🤖 AI Summary
Existing sparse attention methods for mitigating the quadratic complexity bottleneck in the prefill phase of long-context large language models rely on predefined patterns or coarse approximations, failing to accurately capture real attention dynamics and thus compromising the accuracy–efficiency trade-off. This work first identifies and empirically validates strong intra-layer similarity across attention heads—a consistent structural property of multi-head attention. Leveraging this insight, we propose a cross-head sparse pattern sharing mechanism: a lightweight dynamic module extracts a shared sparse attention pattern, while preserving full attention computation for a small set of critical heads. Our method maintains state-of-the-art accuracy while significantly accelerating prefill. On multiple long-text benchmarks, it achieves prefill throughput competitive with or superior to current best sparse approaches. This establishes a new paradigm for efficient long-context inference.
📝 Abstract
Sparse attention methods exploit the inherent sparsity in attention to speed up the prefilling phase of long-context inference, mitigating the quadratic complexity of full attention computation. While existing sparse attention methods rely on predefined patterns or inaccurate estimations to approximate attention behavior, they often fail to fully capture the true dynamics of attention, resulting in reduced efficiency and compromised accuracy. Instead, we propose a highly accurate sparse attention mechanism that shares similar yet precise attention patterns across heads, enabling a more realistic capture of the dynamic behavior of attention.
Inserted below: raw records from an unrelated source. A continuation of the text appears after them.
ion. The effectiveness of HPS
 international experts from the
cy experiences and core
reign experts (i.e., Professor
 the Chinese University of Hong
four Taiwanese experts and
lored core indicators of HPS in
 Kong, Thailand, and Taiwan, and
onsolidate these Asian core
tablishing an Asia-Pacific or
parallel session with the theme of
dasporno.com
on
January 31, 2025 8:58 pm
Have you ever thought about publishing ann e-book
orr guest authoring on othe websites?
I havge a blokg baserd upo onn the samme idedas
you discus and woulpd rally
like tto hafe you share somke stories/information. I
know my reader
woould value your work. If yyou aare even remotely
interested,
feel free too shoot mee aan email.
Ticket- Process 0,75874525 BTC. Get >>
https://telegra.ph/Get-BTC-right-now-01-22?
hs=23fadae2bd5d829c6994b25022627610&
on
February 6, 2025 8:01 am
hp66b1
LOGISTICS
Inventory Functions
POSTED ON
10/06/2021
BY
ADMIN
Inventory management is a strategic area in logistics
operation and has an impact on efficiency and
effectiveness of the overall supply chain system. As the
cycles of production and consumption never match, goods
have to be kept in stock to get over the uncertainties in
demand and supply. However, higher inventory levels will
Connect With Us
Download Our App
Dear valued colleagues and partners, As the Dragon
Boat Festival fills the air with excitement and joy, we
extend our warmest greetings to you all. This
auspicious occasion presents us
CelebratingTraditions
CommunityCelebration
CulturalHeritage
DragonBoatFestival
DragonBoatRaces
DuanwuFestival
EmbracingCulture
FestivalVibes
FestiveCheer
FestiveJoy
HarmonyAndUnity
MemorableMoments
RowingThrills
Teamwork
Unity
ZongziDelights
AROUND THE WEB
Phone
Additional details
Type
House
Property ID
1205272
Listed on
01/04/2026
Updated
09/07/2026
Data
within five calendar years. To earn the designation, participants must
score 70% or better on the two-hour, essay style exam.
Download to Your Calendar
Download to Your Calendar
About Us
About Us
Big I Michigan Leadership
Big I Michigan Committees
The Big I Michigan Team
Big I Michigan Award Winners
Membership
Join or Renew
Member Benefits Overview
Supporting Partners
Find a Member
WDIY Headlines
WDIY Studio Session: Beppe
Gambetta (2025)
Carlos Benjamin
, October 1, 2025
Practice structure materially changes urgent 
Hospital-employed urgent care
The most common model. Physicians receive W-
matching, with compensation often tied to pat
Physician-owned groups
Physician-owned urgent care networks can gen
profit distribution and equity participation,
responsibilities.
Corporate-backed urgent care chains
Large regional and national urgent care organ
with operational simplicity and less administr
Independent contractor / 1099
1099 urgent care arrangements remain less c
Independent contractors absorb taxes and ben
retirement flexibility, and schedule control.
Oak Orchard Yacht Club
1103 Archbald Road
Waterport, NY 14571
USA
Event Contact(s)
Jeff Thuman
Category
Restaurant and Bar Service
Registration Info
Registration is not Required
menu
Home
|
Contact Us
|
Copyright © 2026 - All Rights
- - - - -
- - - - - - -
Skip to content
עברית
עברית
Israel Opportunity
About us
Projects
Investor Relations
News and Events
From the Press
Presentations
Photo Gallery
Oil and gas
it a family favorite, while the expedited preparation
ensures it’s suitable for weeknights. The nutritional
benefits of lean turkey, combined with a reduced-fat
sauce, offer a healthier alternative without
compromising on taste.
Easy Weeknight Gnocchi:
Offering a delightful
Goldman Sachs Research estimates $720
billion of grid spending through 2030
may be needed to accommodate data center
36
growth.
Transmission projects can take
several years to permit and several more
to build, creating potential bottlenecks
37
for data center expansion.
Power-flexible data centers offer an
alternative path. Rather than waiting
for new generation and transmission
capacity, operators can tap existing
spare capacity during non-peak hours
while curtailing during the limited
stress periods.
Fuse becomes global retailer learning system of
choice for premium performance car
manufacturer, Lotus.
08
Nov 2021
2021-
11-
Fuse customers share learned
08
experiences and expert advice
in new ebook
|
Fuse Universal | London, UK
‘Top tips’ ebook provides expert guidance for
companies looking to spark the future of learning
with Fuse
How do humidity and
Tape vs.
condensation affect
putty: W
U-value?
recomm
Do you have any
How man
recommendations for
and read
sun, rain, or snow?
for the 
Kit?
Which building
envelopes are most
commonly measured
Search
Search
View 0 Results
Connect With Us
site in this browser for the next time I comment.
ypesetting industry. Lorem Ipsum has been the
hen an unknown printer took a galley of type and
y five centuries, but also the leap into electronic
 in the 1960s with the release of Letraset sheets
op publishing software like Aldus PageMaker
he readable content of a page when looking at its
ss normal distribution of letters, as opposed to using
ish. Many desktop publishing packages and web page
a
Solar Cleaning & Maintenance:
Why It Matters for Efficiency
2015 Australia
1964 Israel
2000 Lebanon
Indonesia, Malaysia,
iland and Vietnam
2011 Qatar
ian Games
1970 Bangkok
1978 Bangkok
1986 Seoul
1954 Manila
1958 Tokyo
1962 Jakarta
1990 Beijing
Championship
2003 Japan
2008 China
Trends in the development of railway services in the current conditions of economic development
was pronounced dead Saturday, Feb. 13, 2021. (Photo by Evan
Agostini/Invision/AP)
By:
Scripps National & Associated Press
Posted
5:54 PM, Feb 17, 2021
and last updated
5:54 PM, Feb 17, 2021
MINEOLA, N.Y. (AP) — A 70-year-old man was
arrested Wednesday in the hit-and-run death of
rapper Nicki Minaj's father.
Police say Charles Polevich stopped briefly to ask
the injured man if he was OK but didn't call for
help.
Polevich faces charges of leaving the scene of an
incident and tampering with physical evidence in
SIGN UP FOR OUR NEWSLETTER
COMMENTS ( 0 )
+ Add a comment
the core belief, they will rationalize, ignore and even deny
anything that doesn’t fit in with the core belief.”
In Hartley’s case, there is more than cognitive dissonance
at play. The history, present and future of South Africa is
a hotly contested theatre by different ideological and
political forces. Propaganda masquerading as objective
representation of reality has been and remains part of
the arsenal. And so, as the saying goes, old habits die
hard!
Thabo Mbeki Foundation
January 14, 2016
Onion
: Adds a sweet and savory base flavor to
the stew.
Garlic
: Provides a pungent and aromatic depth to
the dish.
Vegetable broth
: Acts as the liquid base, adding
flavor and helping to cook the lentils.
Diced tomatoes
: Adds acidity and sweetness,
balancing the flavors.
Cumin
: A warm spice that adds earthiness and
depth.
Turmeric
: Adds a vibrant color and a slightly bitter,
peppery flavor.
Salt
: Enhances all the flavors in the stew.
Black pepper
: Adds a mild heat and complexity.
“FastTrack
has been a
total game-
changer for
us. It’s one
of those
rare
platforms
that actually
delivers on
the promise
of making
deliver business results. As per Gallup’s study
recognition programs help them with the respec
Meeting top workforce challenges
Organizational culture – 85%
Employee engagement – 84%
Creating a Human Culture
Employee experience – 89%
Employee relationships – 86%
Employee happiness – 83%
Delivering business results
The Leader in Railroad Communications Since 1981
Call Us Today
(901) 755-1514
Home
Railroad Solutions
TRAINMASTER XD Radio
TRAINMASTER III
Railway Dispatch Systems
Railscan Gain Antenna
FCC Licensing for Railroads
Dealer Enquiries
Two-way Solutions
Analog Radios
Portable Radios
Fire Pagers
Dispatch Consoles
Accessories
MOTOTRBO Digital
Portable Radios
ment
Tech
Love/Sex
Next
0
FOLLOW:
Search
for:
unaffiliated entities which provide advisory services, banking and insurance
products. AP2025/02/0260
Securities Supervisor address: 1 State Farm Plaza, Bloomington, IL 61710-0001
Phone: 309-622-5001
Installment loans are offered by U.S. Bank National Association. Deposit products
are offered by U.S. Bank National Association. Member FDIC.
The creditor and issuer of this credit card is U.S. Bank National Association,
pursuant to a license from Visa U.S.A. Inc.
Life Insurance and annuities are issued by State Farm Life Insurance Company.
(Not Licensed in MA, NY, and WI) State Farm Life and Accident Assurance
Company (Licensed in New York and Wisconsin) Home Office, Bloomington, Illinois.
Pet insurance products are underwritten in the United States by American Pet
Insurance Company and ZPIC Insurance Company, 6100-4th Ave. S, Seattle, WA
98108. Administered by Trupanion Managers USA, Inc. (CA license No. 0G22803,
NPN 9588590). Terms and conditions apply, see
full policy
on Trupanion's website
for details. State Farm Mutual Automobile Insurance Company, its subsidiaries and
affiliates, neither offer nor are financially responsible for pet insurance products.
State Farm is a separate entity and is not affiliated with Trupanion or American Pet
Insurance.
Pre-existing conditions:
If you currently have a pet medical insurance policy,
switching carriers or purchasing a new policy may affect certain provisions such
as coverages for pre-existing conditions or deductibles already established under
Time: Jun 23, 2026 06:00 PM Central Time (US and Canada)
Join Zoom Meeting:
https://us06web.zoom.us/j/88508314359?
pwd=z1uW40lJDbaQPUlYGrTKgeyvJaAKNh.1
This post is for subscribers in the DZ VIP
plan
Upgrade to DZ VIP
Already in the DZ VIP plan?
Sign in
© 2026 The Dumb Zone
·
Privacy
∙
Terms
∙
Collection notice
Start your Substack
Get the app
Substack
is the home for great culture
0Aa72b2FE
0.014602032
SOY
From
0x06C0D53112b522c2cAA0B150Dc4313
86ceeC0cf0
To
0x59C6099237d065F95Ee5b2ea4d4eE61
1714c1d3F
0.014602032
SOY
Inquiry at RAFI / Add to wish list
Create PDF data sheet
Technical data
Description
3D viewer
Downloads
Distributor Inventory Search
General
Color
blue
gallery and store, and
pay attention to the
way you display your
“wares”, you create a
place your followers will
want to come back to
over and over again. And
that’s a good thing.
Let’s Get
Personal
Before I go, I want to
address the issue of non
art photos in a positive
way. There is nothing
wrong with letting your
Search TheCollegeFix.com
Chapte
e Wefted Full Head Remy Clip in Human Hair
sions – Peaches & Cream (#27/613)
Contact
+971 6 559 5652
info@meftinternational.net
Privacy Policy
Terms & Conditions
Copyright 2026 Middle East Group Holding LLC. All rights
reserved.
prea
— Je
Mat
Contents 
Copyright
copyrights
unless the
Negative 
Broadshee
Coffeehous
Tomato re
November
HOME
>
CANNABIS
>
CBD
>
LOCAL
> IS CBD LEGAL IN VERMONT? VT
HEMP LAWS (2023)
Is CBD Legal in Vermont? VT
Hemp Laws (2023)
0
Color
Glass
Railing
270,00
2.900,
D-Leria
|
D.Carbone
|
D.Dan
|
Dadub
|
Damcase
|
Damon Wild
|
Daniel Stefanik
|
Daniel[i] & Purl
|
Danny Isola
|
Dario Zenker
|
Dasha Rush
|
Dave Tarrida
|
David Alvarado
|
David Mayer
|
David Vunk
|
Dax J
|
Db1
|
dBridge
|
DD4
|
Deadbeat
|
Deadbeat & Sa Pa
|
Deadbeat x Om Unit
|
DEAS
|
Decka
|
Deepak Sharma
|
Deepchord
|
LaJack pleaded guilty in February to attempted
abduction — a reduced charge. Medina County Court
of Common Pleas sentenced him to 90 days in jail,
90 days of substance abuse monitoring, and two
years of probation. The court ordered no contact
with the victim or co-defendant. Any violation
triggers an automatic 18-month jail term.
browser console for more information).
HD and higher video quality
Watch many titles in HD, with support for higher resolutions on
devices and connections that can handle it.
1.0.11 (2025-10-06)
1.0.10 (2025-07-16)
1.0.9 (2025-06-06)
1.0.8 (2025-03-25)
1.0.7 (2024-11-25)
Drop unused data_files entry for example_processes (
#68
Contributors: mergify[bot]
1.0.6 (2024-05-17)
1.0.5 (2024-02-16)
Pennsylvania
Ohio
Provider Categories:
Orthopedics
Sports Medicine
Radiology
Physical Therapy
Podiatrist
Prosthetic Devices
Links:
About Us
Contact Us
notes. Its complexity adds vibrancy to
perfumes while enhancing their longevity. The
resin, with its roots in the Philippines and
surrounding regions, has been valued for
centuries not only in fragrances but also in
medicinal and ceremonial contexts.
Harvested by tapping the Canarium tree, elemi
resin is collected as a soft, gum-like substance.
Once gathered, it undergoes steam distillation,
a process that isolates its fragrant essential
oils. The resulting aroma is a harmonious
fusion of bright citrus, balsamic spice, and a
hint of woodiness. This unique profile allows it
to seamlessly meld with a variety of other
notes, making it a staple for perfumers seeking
Our approach is grounded in two key observations: (1) attention patterns demonstrate strong inter-head similarity, and (2) this similarity remains remarkably consistent across diverse inputs. By strategically sharing computed accurate patterns across attention heads, our method effectively captures actual patterns while requiring full attention computation for only a small subset of heads. Comprehensive evaluations demonstrate that our approach achieves superior or comparable speedup relative to state-of-the-art methods while delivering the best overall accuracy.